Sieve of Eratosthenes in Sather

Goals of the experiment

My goal here was to use the C# iterator idiom as much as possible:

  • yield return and yield break to automatically create enumerable collections

  • foreach loops instead of manually controlling the IEnumerable<T> methods

  • Try for as little code as possible to match the Sather implementation's terseness

How it works

This implementation works like this:

  • Initialize the current iterator as an interator that returns successive integers, starting at 2.

  • For each element in the current iterator:

    • Yield the current number as a prime.
    • Create a new iterator, feeding from the previous iterator, that filters out any integers divisible by the current prime.

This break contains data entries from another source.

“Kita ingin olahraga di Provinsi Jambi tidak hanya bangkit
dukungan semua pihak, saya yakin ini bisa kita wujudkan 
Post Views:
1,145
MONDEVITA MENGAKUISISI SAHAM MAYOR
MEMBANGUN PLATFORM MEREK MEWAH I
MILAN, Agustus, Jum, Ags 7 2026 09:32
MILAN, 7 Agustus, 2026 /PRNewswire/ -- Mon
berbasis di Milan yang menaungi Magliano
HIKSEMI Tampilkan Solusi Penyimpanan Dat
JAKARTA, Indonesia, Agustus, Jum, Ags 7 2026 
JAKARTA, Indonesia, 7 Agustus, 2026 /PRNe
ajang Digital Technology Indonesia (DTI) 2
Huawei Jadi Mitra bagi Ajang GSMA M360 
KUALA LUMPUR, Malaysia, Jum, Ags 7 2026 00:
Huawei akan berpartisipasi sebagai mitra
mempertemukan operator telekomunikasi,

Set this new iterator as the current iterator. (Note that we only do this until we reach the square root of our limit.)
    • Repeat until the current iterator returns a number above our desired limit.

So by the time we hit prime P, we have constructed a filtering iterator for each prime p < P that removes all composites of p. If an integer gets through that chain of filters, it must itself be prime.

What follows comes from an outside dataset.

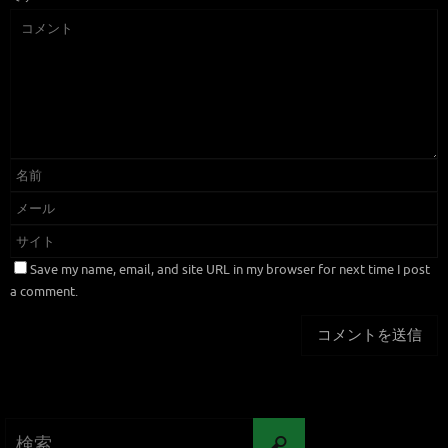
Save my name, email, and site URL in my browser for next time I post
a comment.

(One thing I did note was the Sather implementation didn't stop recursively adding sieves at the square root of n, but kept adding them all the way to the end. I suppose fixing that would have made the example much less elegant, even if more performant.)

Nesting IEnumerator iterators

Once C# code enters a foreach loop, the compiler asks for an IEnumerator<T> from the thing being iterated. Once the loop has grabbed that enumerator, it cannot be changed. This means if I want to keep adding iterators to the chain, I either have to use a while loop and drive the interface manually or I have to create an IEnumerator<T> class that can change the enumerator on the fly.

At one point in this experiment I had a HotSwappingEnumerator class that did the latter: it was merely a proxy for a changeable IEnumerator<T> reference, passing calls to MoveNext() and Current to it. This allows us to change the current enumerator in the middle of the foreach loop. Awkward, indeed. So I ended up just using a while loop.

C# weirdness

This code does make a slight detour from normal C# idiom: instead of the iterator methods returning IEnumerable<T> (typically thought of as being required for using foreach), they return IEnumerator<T>. This allows me to strictly control the creation of iterator state machine objects, the things that look like <Foo>d__0, instead of leaving it to the compiler. When I used the more traditional method in a previous version, the HotSwappingEnumerator class used IEnumerable<T> and ended up having problems because the compiler decided to call GetEnumerator() on the iterators too often, causing a new state machine object to be instantiated, thus causing the iterators to effectively continually reset. By using IEnumerator<T>, I control the allocation of state machine objects by providing my own GetEnumerator()--which just returns this on the current enumerator.

Conclusion

I think I can put this white whale to bed.